OK kids – gather round: it’s story time.

Once-upon-a-last-year there was a nice girl who was minding her own business while trying to do her part to spread peace, love and happiness across the land. She stood- right, walked- left on public transportation, recycled and always had a smile for friends, wait staff and cashiers alike. The universe choose to reward this exemplary behavior in a rather unusual way.

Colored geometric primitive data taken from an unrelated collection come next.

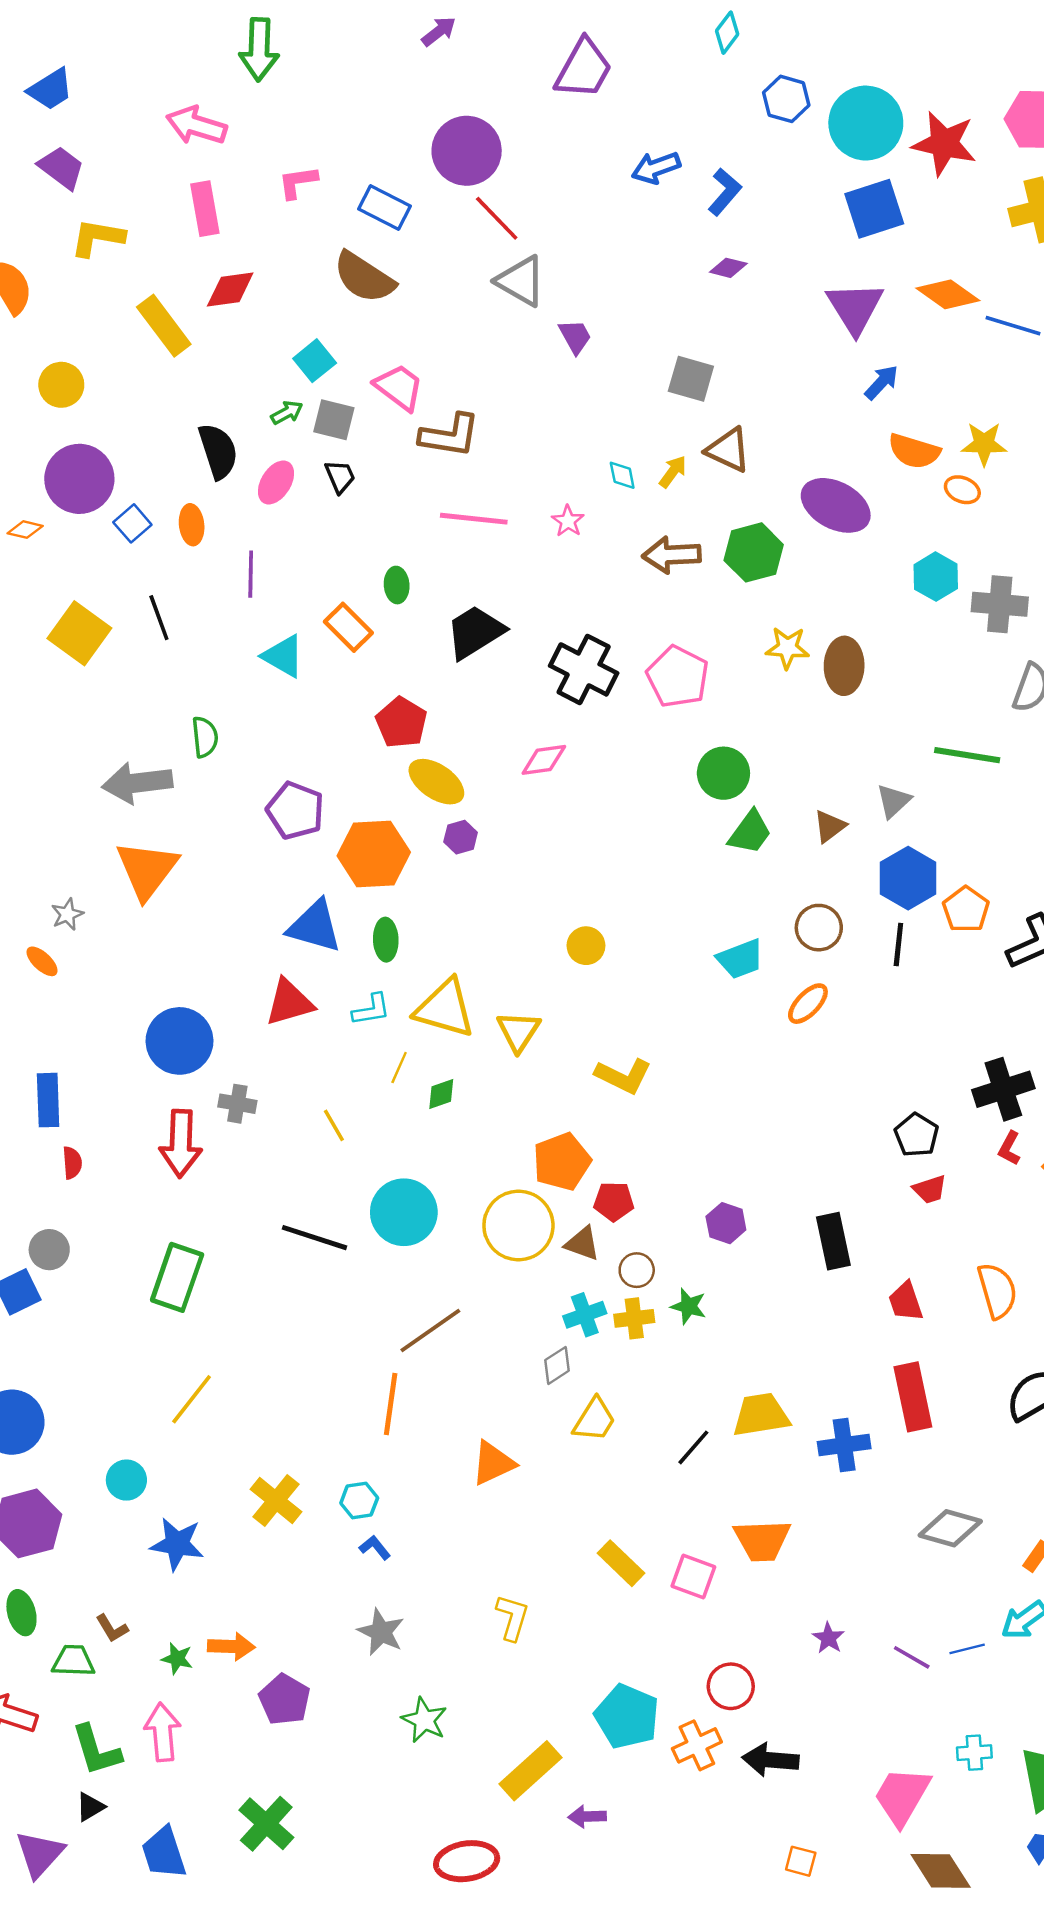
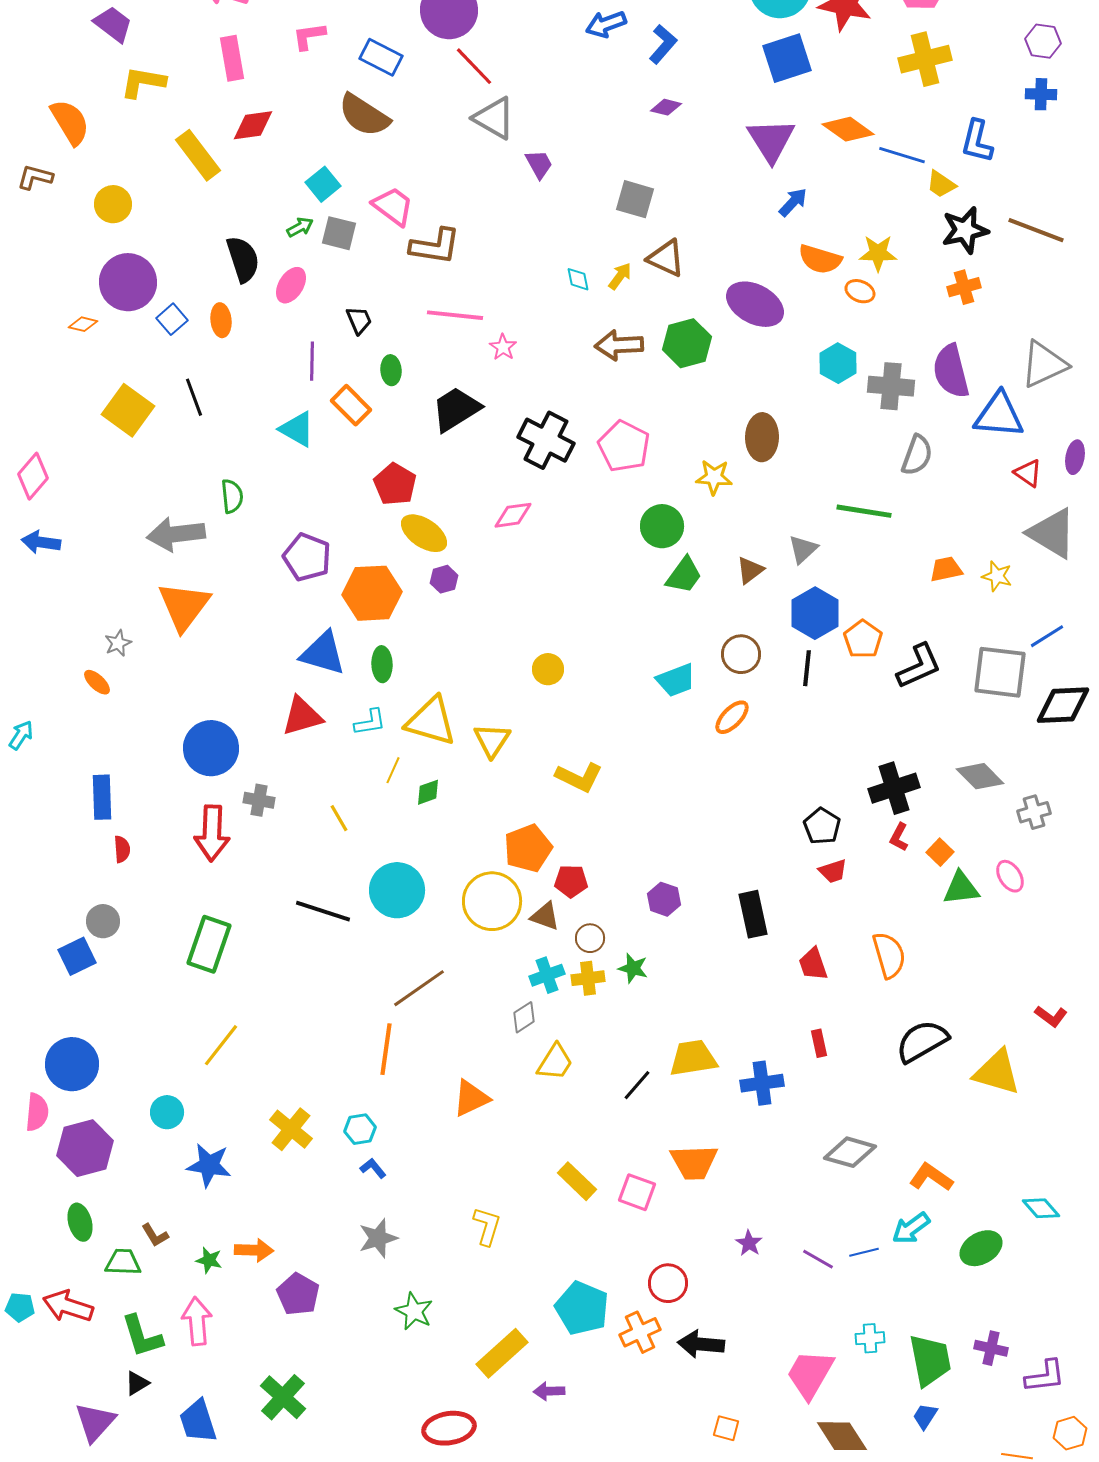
black trapezoid: (340, 476) -> (359, 320), moved
pink star: (568, 521) -> (503, 347), moved
purple line: (251, 574) -> (312, 361), moved
yellow star: (787, 648) -> (714, 477), moved
red rectangle: (913, 1397) -> (819, 1043), size x0.5
gray star: (381, 1632) -> (378, 1238), turned 30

As she entered her thirties her skin got nostalgic for the good ole teen years and regressed to the kind of breakouts that should have stayed in the early 1990s along with the oh-so-flattering tapered pant look.

Yup. It’s a true story. I am know that girl. Not one to go down without a fight I she turned to the interweb in search of answers and – more importantly – solutions. Information discovered? Something simple to nix late-onset pimples.

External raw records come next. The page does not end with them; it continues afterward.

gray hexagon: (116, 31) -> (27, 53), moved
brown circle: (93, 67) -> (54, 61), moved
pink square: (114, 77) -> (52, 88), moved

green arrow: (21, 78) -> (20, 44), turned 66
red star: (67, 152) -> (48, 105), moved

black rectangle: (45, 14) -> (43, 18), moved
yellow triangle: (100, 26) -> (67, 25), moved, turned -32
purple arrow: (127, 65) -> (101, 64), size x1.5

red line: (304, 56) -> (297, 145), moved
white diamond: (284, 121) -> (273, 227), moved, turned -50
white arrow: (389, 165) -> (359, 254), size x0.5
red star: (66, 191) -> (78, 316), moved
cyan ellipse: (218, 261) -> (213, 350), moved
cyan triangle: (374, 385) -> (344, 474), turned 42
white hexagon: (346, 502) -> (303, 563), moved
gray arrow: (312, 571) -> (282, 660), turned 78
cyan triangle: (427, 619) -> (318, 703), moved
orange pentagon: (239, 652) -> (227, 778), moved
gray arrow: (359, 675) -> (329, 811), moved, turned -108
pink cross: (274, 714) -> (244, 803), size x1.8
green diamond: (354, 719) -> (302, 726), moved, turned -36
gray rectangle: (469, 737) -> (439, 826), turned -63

-Ever wonder why people would agree to put their worst “before” pics on late night TV for your viewing pleasure? It’s ’cause 2.5% is the magic number for Benzoyl Peroxide. The ladies in the labcoats figured that out and the folks at Guthy-Renker handled scripting infomercials that steer clear of the word “puss” or droppin’ the kind of big science-y words that commonly ricochet off the three walls of those doc-you-drama sets.

-Don’t even think about putting 10% Benzoyl Peroxide on your face. It is no coincidence that the maximum amount manufacturers are allowed to put in their products is 10%. Much like the super sized marketing of fast food, it’s overkill: both for the zit and your poor skin cells.

-If you’d like to save some money for a mani-pedi, go to this website for a list of what products to use and how to use ‘em. Their 2.5% Benzoyl Peroxide Gel works wonders and since it’s not all white and pasty* so it can be applied even when you have to put on your fat jeans and leave the house in lieu binging on chocolate ice cream** while wearing a moo-moo and rapidly changing mood ring.

For the record: I am completely aware that there are bigger issues facing the world. If this little skin care hack has freed up the time of people able to fix said problems, well… then my work here is done. Score 1 for world peace.

*Resist the urge to make the obvious jokes re- “white and pasty” being my actual skintone. I get it: I’m pale. Leave me be. :0l
**Not that I do that… not that there’s anything wrong with it. Certainly not.